どうしてお前がここにいる!
しまった、と思った瞬間、頬に走る衝撃。
「ちっくしょ…」
油断して殴られた頬が痛みを主張する。
腫れる前に冷やしておくか、と僚は保健室の扉を開けた。
「こら、ノックしてから入りなさい」
すぐさま小言が降ってきた。
声のした方を見ると、白衣を着た男が僚に背を向け、机でPCをいじっている。
「で、何しに来たのかな?」
顔を上げないまま、白衣の男が尋ねる。
「怪我したんで、氷を…」
「怪我?」
僚の言葉に、男が顔を上げた。
「あ」
男が驚いたような声を出す。
「おまえ!」
次いで僚も声を上げた。
「駄犬!」
「エンヴィ!」
どうしてお前がここにいる!
「人間の生活を体験しようと…」
「た、体験学習…?」
人間ごっこ。
なんとも力の抜ける話である。暇を持て余した彼らの、新しい遊びなのだそうだ。
「なんで君なのさ。どうせなら子猫さんと保健室で…」
「それ以上言ったら殴る。ってか、ネコさん大学生だから無理だろ」
教育上よろしくない発言につながりそうな流れはぶったぎる。
「まぁ、そうなんだけどね。サタンと貧乏神が大学のクジ引いちゃったから」
「…行くとこクジで決めたのか」
「あみだくじね」
「んな細かいこと訊いてねーよ」
僚は保健室の椅子に座り、エンヴィによる手当てを受けていた。
いつ攻撃を受けるかと冷や冷やしていたのだが、エンヴィは「養護の先生ごっこ」が気に入っているらしい。養護の先生の仕事には手を抜かないつもりらしい。
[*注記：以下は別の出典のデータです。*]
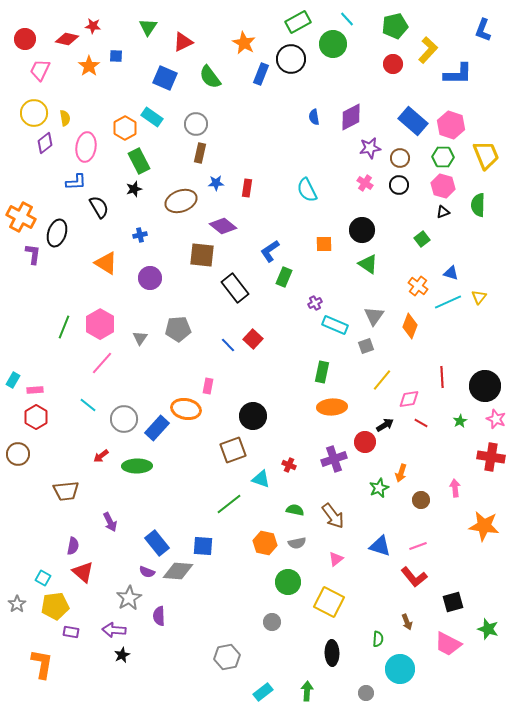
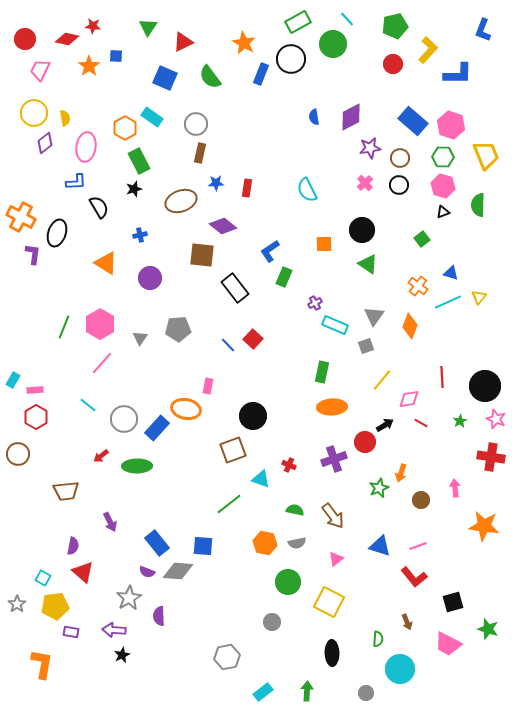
pink cross at (365, 183): rotated 14 degrees clockwise
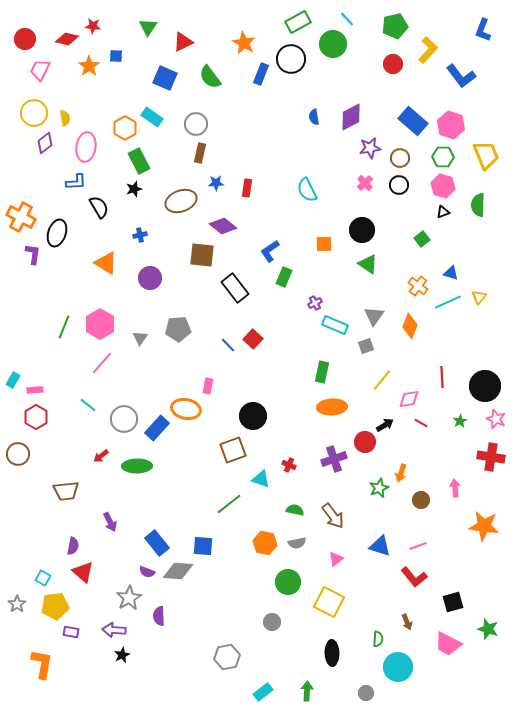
blue L-shape at (458, 74): moved 3 px right, 2 px down; rotated 52 degrees clockwise
cyan circle at (400, 669): moved 2 px left, 2 px up
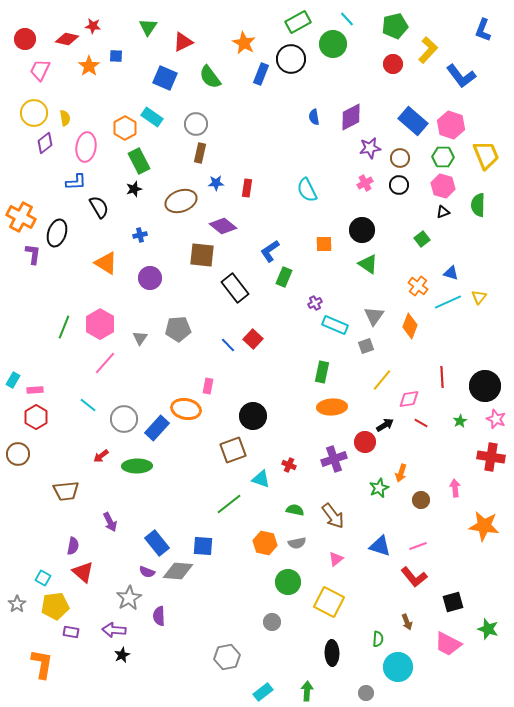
pink cross at (365, 183): rotated 14 degrees clockwise
pink line at (102, 363): moved 3 px right
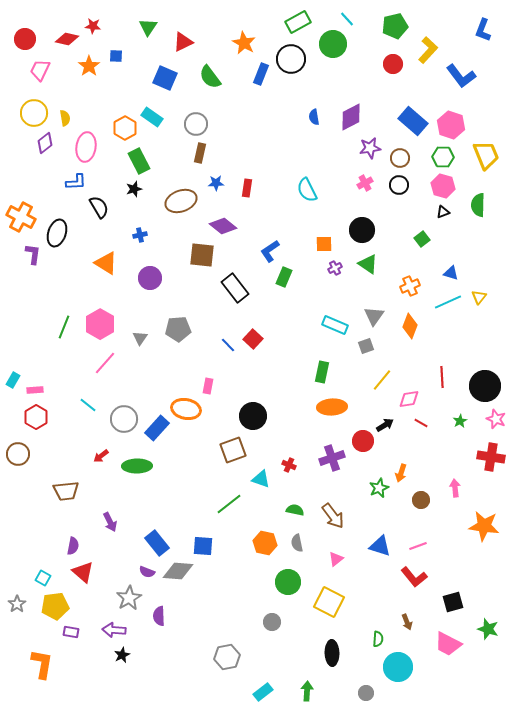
orange cross at (418, 286): moved 8 px left; rotated 30 degrees clockwise
purple cross at (315, 303): moved 20 px right, 35 px up
red circle at (365, 442): moved 2 px left, 1 px up
purple cross at (334, 459): moved 2 px left, 1 px up
gray semicircle at (297, 543): rotated 90 degrees clockwise
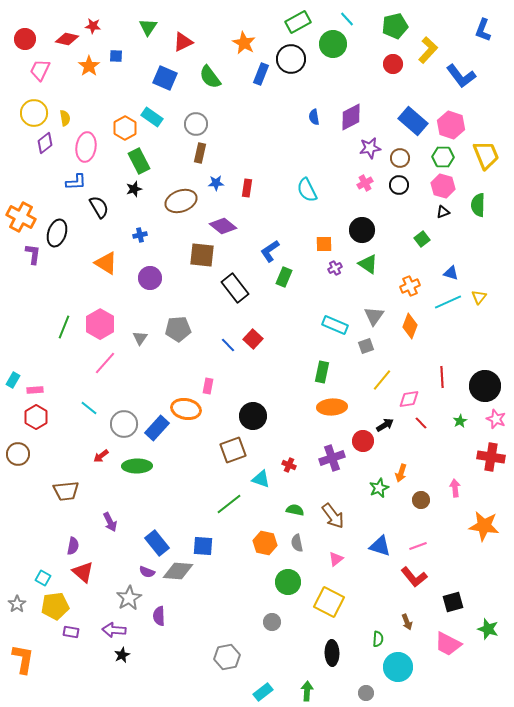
cyan line at (88, 405): moved 1 px right, 3 px down
gray circle at (124, 419): moved 5 px down
red line at (421, 423): rotated 16 degrees clockwise
orange L-shape at (42, 664): moved 19 px left, 5 px up
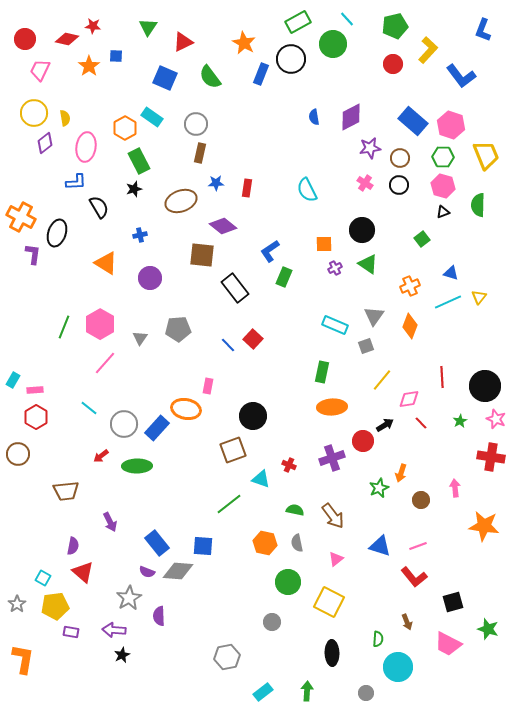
pink cross at (365, 183): rotated 28 degrees counterclockwise
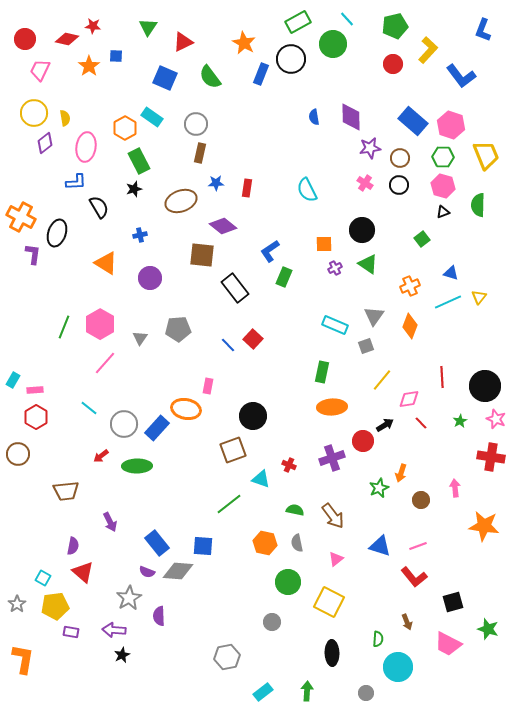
purple diamond at (351, 117): rotated 64 degrees counterclockwise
「はい、できた。じゃあ、邪魔だからさっさと出てってね」
「いっ」
手当てした僚の頬を強めに叩いて、椅子から立ちあがる。
そのままさっさと机にもどる。
「それ、仕事か?」
叩かれた頬を押さえながら、僚が尋ねる。
「これかい?」
PCを指し、首を傾げるエンヴィ。
「これは…まぁ、人生のお仕事、かな」
にっこりと爽やかな笑みを浮かべるエンヴィに、僚は嫌な予感に顔をこわばらせる。
無言で近づき、PCを覗き込む。
「…………」
「可愛いよねー。今日は午後から講義の日だから、お寝坊の日なんだよ」
上機嫌で画面を指すエンヴィ。
そこには案の定、というか、お約束、というべきか…。
気持ち良さそうに眠る、ネコの姿が。
「……このっ、ストーカーがぁっ!」
「や、だってこれ、」
人生のお仕事だから!
胸を張るエンヴィに掴み掛る。
「今すぐ消せ!」
「嫌だよ」
「良いから消せ!」
「何がいいんだ、嫌だって!」
進展しない問答に、実力行使が頭に浮かぶイヌ。
空いた手で握り拳を作る。
「蛇塚せんせー。この子、お腹が痛いって…く、九条!?」
「えぇ!?」
保健室のドアを開けた何も知らない二人組が、取っ組み合う二人をみて声を上げた。
けれど、どちらも存在にすら気づかない。
「ざけてんじゃねぇぞ!」
「それはこっちの台詞だよ!駄犬!」
「あぁ!?」
ますます激しくなる争いに、二人の罪なき生徒は顔を青くさせた。
「お…お腹が…別の意味で…」
一人が腹を抑える。
「し、失礼しました!」
律儀にもそう言い残して、生徒たちは去って行った。
殴り合いまで、あと五秒。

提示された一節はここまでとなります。